Material supplied section start

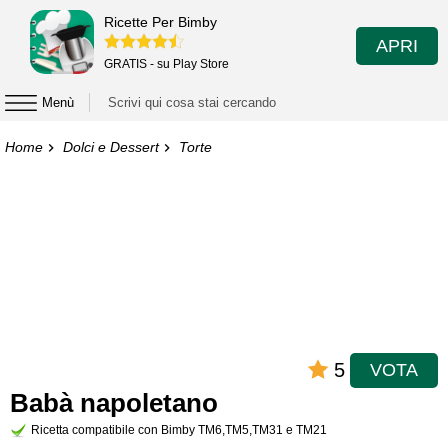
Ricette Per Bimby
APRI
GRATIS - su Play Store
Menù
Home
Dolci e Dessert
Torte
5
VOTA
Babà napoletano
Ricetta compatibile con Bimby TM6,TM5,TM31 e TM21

Material supplied section end
Material supplied section start

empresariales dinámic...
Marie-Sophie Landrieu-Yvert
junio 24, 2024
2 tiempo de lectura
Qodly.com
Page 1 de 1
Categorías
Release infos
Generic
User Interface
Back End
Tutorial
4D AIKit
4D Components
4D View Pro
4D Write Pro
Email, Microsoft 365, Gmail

Material supplied section end

What you give back should be only the lines of the records above, starting at the line with "Page 1 de 1" and ending at the line with "Email, Microsoft 365, Gmail", restated word for word.

◆ **Output of the exercise**
Page 1 de 1
Categorías
Release infos
Generic
User Interface
Back End
Tutorial
4D AIKit
4D Components
4D View Pro
4D Write Pro
Email, Microsoft 365, Gmail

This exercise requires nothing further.